__Work item__:
Record by record, write out the listing word for word while omitting pictures.
—————
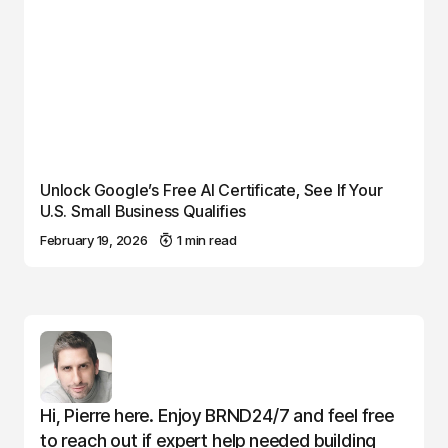
Unlock Google’s Free AI Certificate, See If Your
U.S. Small Business Qualifies
February 19, 2026
1 min read
Hi, Pierre here. Enjoy BRND24/7 and feel free
to reach out if expert help needed building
—————
__Task answer__:
Unlock Google’s Free AI Certificate, See If Your
U.S. Small Business Qualifies
February 19, 2026
1 min read
Hi, Pierre here. Enjoy BRND24/7 and feel free
to reach out if expert help needed building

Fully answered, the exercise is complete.